It’s February, which means it’s finally appropriate for businesses to have an explosion of pink and red in at least one corner of the store. Of course, I know stores that have been advertising for Valentine’s Day since New Year’s Day (which, come on. Who is going to buy chocolate a month and a half in advance?). So, with Valentine’s Day quickly approaching, I thought I’d address the type of relationship I’m most familiar with. I mean, after friendship and perpetual singleness: long distance relationships.

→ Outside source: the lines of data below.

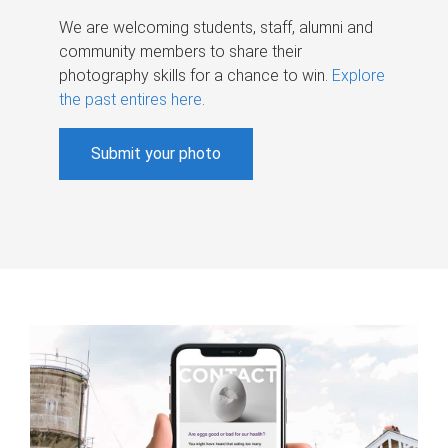
We are welcoming students, staff, alumni and
community members to share their
photography skills for a chance to win.
Explore
the past entires here
.
Submit your photo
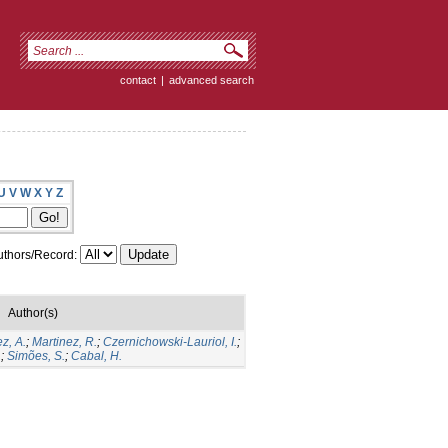
contact
|
advanced search
U
V
W
X
Y
Z
thors/Record:
Author(s)
z, A.
;
Martinez, R.
;
Czernichowski-Lauriol, I.
;
.
;
Simões, S.
;
Cabal, H.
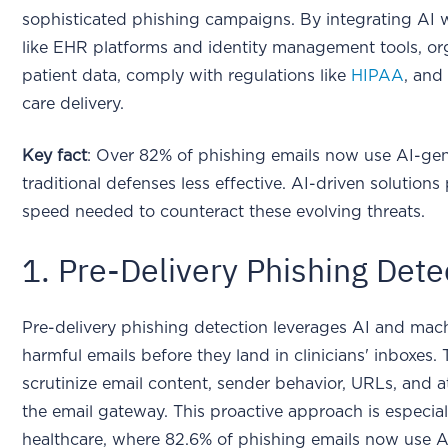
sophisticated phishing campaigns. By integrating AI 
like EHR platforms and identity management tools, or
patient data, comply with regulations like
HIPAA
, and
care delivery.
Key fact
: Over 82% of phishing emails now use AI-ge
traditional defenses less effective. AI-driven solution
speed needed to counteract these evolving threats.
1. Pre-Delivery Phishing Dete
Pre-delivery phishing detection leverages AI and mach
harmful emails before they land in clinicians' inboxe
scrutinize email content, sender behavior, URLs, and a
the email gateway. This proactive approach is especial
healthcare, where 82.6% of phishing emails now use A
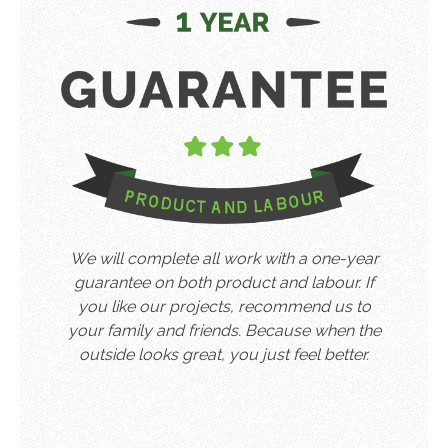
We will complete all work with a one-year
guarantee on both product and labour. If
you like our projects, recommend us to
your family and friends. Because when the
outside looks great, you just feel better.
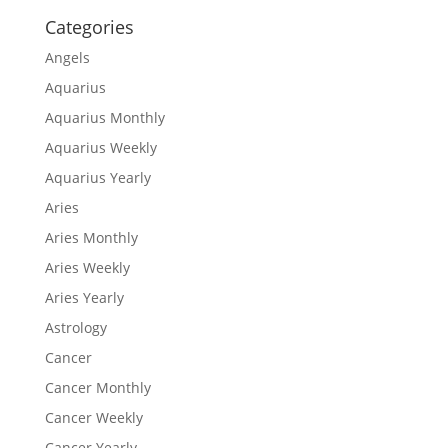
Categories
Angels
Aquarius
Aquarius Monthly
Aquarius Weekly
Aquarius Yearly
Aries
Aries Monthly
Aries Weekly
Aries Yearly
Astrology
Cancer
Cancer Monthly
Cancer Weekly
Cancer Yearly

I know a lot of people say long distance relationships can’t work and I totally understand why. First, it’s so hard in general to be away from people you care about. It doesn’t matter if it’s your significant other, family, friends; it’s natural to want to be with people you like. And, if you’re like me and pretty picky about you hang out with, it makes it even more important to spend time with the few people I can tolerate. Second, your lives are separate. A friend once told me that a long distance relationship was like being single and that’s pretty accurate. Third, it takes a lot of effort. Relationships in general take effort, but in this case, you can’t simply spend time with them whenever. You have to consciously seek out and plan times to see each other and the spaces in between can stretch for long periods of time. Are you willing to make that commitment?
How can you make a long distance relationship work? Is there any way to actually guarantee making one of these things last? Well, no. No relationship really comes with a guarantee, no 100% success rates. Parents reject their children (and vice versa), friendships fail, couples break up, marriages may end in divorce. Humans change and they change their minds. Which is why, I think, long distance relationships are so hard: you’re both changing, but you’re changing separately. You’re growing separately and it doesn’t necessarily mean you’re growing apart; it just means that you’re different.
There are some things you can do, though, to try to keep your relationship strong and healthy, despite the distance.
Communication is key. This is even easier with technology nowadays. While you can still mail each other love letters if you really want to (they do make nice memories and also good burning material if you break up), you can also text. Call. Video chat on a variety of platforms. Talk about the good, the bad, the small, and the important and everything in between. You don’t have to necessarily be in nonstop contact all day because...you don’t. You’re allowed to have a life outside of your significant other. If your schedule is super busy, then designate times specifically for you two to talk.
Address problems as soon as they come up. For some reason, when distance is involved, making a mountain out of a molehill is super easy. (I will say, though, that if a really big discussion needs to happen, you should do that in person.) Also, you should probably establish ground rules/expectations (e.g. Skyping twice a week, trying to visit every x weeks). There’s so much room for misinterpretation here. Miles, in fact.
Do things “together.” Maybe you have the same favorite TV show. You can wait for a time when you can both watch it. You can read the same book and discuss it. You can even play games (think Words With Friends).
Trust. You have to trust someone an awful lot to be in a long distance relationship. If you don’t trust your significant other, you really shouldn’t be in a relationship, period. But you really shouldn’t be in a long distance relationship if that’s the case.
In the end, I don't know if your long distance relationship is going to go the distance, so to speak. They're difficult. Just remember you have to be really intentional about maintaining/growing the relationship but not make the relationship the only thing in your life. Good luck, my friends.